[WHAT YOU SHOULD DO]: Going line by line through the entries below, tally those that hold the string "chevron". Give only the total.

Stored records:
****************************************

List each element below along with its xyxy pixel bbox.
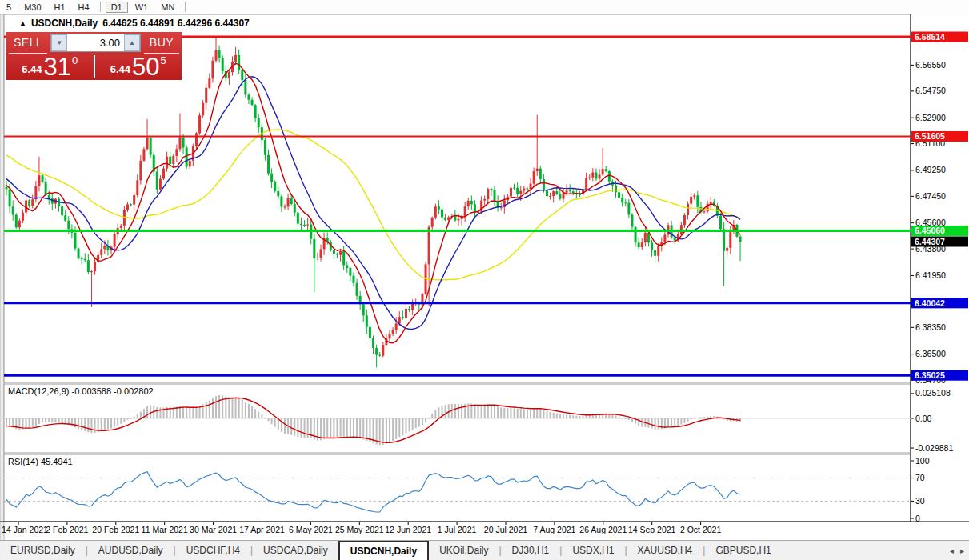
trade-buttons-row: SELL ▼ ▲ BUY: [6, 32, 182, 54]
price-level-badge-label: 6.58514: [915, 32, 945, 42]
rsi-indicator-label: RSI(14) 45.4941: [8, 457, 73, 466]
date-tick-label: 12 Jun 2021: [385, 525, 431, 534]
buy-price[interactable]: 6.44 50 5: [95, 54, 182, 80]
date-tick-label: 14 Sep 2021: [628, 525, 676, 534]
chart-canvas[interactable]: 6.565506.547506.529006.511006.492506.474…: [0, 13, 969, 541]
date-tick-label: 11 Mar 2021: [142, 525, 188, 534]
symbol-arrow-icon: ▲: [19, 19, 26, 27]
sell-price[interactable]: 6.44 31 0: [6, 54, 94, 80]
timeframe-d1[interactable]: D1: [106, 2, 128, 13]
buy-price-big: 50: [132, 56, 159, 78]
timeframe-mn[interactable]: MN: [155, 2, 180, 13]
date-tick-label: 17 Apr 2021: [239, 525, 285, 534]
date-tick-label: 14 Jan 2021: [2, 525, 48, 534]
symbol-tab-usdcnh[interactable]: USDCNH,Daily: [338, 541, 429, 560]
price-tick-label: 6.41950: [915, 270, 946, 280]
price-level-badge-label: 6.45060: [915, 226, 945, 235]
toolbar-separator: [185, 2, 186, 12]
sell-price-pip: 0: [72, 54, 78, 66]
candle: [78, 247, 80, 259]
macd-tick-label: 0.00: [915, 414, 932, 423]
price-level-badge-label: 6.40042: [915, 298, 945, 308]
toolbar-separator: [100, 2, 101, 12]
price-tick-label: 6.49250: [915, 165, 946, 174]
timeframe-w1[interactable]: W1: [130, 2, 154, 13]
symbol-tab-ukoil[interactable]: UKOil,Daily: [429, 541, 499, 560]
date-tick-label: 26 Aug 2021: [579, 525, 627, 534]
volume-decrease-button[interactable]: ▼: [51, 34, 67, 51]
price-level-badge-label: 6.51605: [915, 131, 945, 141]
price-tick-label: 6.36500: [915, 349, 946, 358]
date-tick-label: 7 Aug 2021: [533, 525, 575, 534]
price-tick-label: 6.54750: [915, 86, 946, 95]
candle: [274, 180, 276, 192]
rsi-tick-label: 100: [915, 456, 930, 466]
volume-input[interactable]: [67, 34, 124, 51]
rsi-tick-label: 0: [915, 514, 920, 523]
sell-price-big: 31: [44, 56, 71, 78]
symbol-tab-eurusd[interactable]: EURUSD,Daily: [0, 541, 86, 560]
date-tick-label: 6 May 2021: [289, 525, 333, 534]
timeframe-h4[interactable]: H4: [73, 2, 95, 13]
symbol-tab-xauusd[interactable]: XAUUSD,H4: [627, 541, 703, 560]
tab-scroll-arrows: ◂ ▸: [950, 541, 964, 560]
date-tick-label: 25 May 2021: [335, 525, 384, 534]
price-tick-label: 6.56550: [915, 60, 946, 70]
date-tick-label: 30 Mar 2021: [190, 525, 237, 534]
left-gutter: [0, 14, 4, 541]
chart-title: ▲ USDCNH,Daily 6.44625 6.44891 6.44296 6…: [19, 18, 250, 29]
date-tick-label: 1 Jul 2021: [438, 525, 477, 534]
candle: [15, 213, 18, 229]
chevron-up-icon: ▲: [129, 39, 135, 46]
symbol-tab-gbpusd[interactable]: GBPUSD,H1: [705, 541, 781, 560]
macd-indicator-label: MACD(12,26,9) -0.003588 -0.002802: [8, 386, 154, 396]
trade-prices-row: 6.44 31 0 6.44 50 5: [6, 54, 182, 80]
macd-tick-label: -0.029881: [915, 443, 953, 453]
candle: [369, 325, 371, 340]
date-tick-label: 20 Feb 2021: [92, 525, 139, 534]
buy-button[interactable]: BUY: [144, 32, 179, 54]
tab-scroll-left-icon[interactable]: ◂: [950, 546, 954, 555]
price-tick-label: 6.38350: [915, 322, 946, 332]
sell-price-prefix: 6.44: [22, 63, 42, 75]
date-tick-label: 2 Oct 2021: [680, 525, 722, 534]
symbol-tab-usdx[interactable]: USDX,H1: [562, 541, 624, 560]
candle: [222, 55, 224, 74]
sell-button[interactable]: SELL: [9, 32, 47, 54]
price-tick-label: 6.47450: [915, 191, 946, 201]
macd-tick-label: 0.025108: [915, 388, 951, 398]
tab-scroll-right-icon[interactable]: ▸: [960, 546, 964, 555]
buy-price-pip: 5: [161, 54, 166, 66]
trading-terminal: 5M30H1H4D1W1MN 6.565506.547506.529006.51…: [0, 0, 969, 560]
chart-ohlc-values: 6.44625 6.44891 6.44296 6.44307: [102, 18, 250, 29]
timeframe-h1[interactable]: H1: [49, 2, 71, 13]
candle: [198, 113, 201, 135]
candle: [186, 145, 188, 169]
date-tick-label: 20 Jul 2021: [484, 525, 527, 534]
price-level-badge-label: 6.44307: [915, 237, 945, 246]
symbol-tab-usdcad[interactable]: USDCAD,Daily: [253, 541, 338, 560]
candle: [195, 132, 198, 149]
symbol-tab-dj30[interactable]: DJ30,H1: [502, 541, 560, 560]
candle: [142, 147, 145, 162]
timeframe-5[interactable]: 5: [1, 2, 17, 13]
timeframe-m30[interactable]: M30: [18, 2, 46, 13]
date-tick-label: 2 Feb 2021: [46, 525, 88, 534]
one-click-trade-widget: SELL ▼ ▲ BUY 6.44 31 0 6.44 50 5: [6, 32, 182, 80]
volume-increase-button[interactable]: ▲: [124, 34, 140, 51]
chart-symbol-label: USDCNH,Daily: [31, 18, 98, 29]
symbol-tab-usdchf[interactable]: USDCHF,H4: [176, 541, 250, 560]
rsi-tick-label: 30: [915, 496, 925, 506]
rsi-pane[interactable]: [4, 454, 911, 522]
symbol-tabbar: EURUSD,Daily|AUDUSD,Daily|USDCHF,H4|USDC…: [0, 540, 969, 560]
price-tick-label: 6.52900: [915, 113, 946, 122]
chevron-down-icon: ▼: [56, 39, 62, 46]
symbol-tab-audusd[interactable]: AUDUSD,Daily: [88, 541, 174, 560]
price-level-badge-label: 6.35025: [915, 370, 945, 380]
rsi-tick-label: 70: [915, 473, 925, 482]
buy-price-prefix: 6.44: [110, 63, 130, 75]
volume-spinner: ▼ ▲: [50, 34, 141, 52]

****************************************

[ANSWER SPACE]: 2